ITF3756 increased the percentage of positive cells and the surface expression of CD86 in iDCs differentiated in presence of ITF3756 at both concentrations used (Figure 9A). In iDCs, ITF3756 slightly decreased PD-L1 percentage and surface expression equally at 1 and 0,5μM (Figure 9B). Moreover, ITF3756 induced the expression of CD86 in mDCs (Figure 9C), but not the percentage of CD86-positive cells, since, as expected, after the activation with LPS, 100% of mDCs were positive for CD86 in all the conditions tested (data not shown). In mDCs, ITF3756 decreased PD-L1 expression (Figure 9D), but no differences in the percentage of positive cells were observed, since as well as for CD86, 100% of the cells were PD-L1 positive after LPS activation (data not shown). Gene expression analysis was in line with protein expression analysis. Indeed, treatment with ITF3756 increased CD86 gene expression and slightly decreased PD-L1 (Figure 9E). The data obtained from different donors, showed that ITF3756 clearly upregulated CD86 in both iDCs and mDCs, while PD-L1 modulation was more modest than in monocytes. Next, we performed an MLR assay by co-culturing monocyte-derived iDCs with CFSE-labelled allogeneic T cells. iDCs differentiated in presence of ITF3756 were able to enhance T cells proliferation compared to untreated control iDCs, in agreement with the data obtained with ITF3756 treated monocytes (Figure 9F) and confirming that the features acquired by DCs after HDAC6 inhibition improve their capacity to boost T cell proliferation.

Figure 9. ITF3756 enhances the APCs phenotype of immature and mature dendritic cells supporting allogenic T cells proliferation. Human monocytes were treated with ITF3756 (1μM and 0,5μM) and stimulated with GMCSF/IL-4 for 5 days. After incubation, iDC were collected and assessed by flow cytometer and by qPCR. (A) Percentage of CD86 positive cells and CD86 GMFI. (B) Percentage of PD-L1 positive cells and PD-L1 GMFI. (C, D) Differentiated immature dendritic cells were treated with ITF3756 (1μM and 0,5μM) and stimulated with LPS (1μg/ml) for 18h. After incubation mDC cells were collected and evaluated by flow cytometry. (C) Expression of CD86 in mDC reported as the GMFI. (D) Expression of PD-L1 in mDC reported as the GMFI. (E) Immature dendritic cells, differentiated in the presence of ITF3756 (1μM), were collected and mRNA extracted for CD86 and PD-L1 gene expression analysis by qPCR. Values on the graphs (A–E) represent the mean of 2 separate experiments carried out on at least 3 different donors. (F) Dendritic cells differentiated in the presence of ITF3756 1μM for 5 days, were collected and co-cultured with CFSE-labelled T cells (DC/T cells ratio 1:10) for 5 days. Proliferation was measured by flow cytometry on day 5 as CFSE dilution. Values on the graph represent the mean of 2 different donors (n=2).
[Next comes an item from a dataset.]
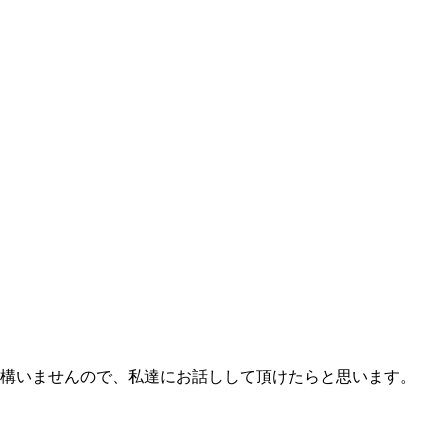
構いませんので、私達にお話しして頂けたらと思います。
ITF3756 is effective in vivo in CT26 colon carcinoma mouse model
We investigated the effect of ITF3756 in an in vivo model, performing a dose response study to evaluate the efficacy of ITF3756 in controlling tumor growth. We used a model of CT26 murine colon carcinoma, this model has been used in cancer research as preclinical tumor model for immunotherapeutic drug discovery. We tested ITF3756 at 2 different doses (25 mg/kg and 50 mg/kg) with 3 different schedules of administration (once a day (QD), twice a day (BID), three times a day (TID)).
At the dose 25 mg/Kg, animals treated with ITF3756 TID showed a significant reduction of tumor growth compared to vehicle group, starting from day 17 up to the end of the experiment (46% inhibition), instead treatment BID displayed a weaker effect in controlling tumor growth, although a significant inhibition was observed at day 19 and 24 (maximum effect of inhibition, 31%) (Figure 10A). ITF3756 at 50 mg/Kg, when administered BID or TID, reduced significantly the tumor growth starting from day 17 throughout all the study, with maximum effect of inhibition, 55% for TID and 52% for BID, respectively (Figure 10B). Mice treated QD showed a significant reduction of tumor at day 19 and 24 with maximum of inhibition 27% (Figure 10B). Overall, 50 mg/kg ITF3756 TID and BID were the most efficacious doses. The in vivo data demonstrated an anti-tumoral effect of ITF3756 in a murine model of colon carcinoma and suggest that frequent administration of ITF3756 is necessary to maintain highest anti-tumor efficacy.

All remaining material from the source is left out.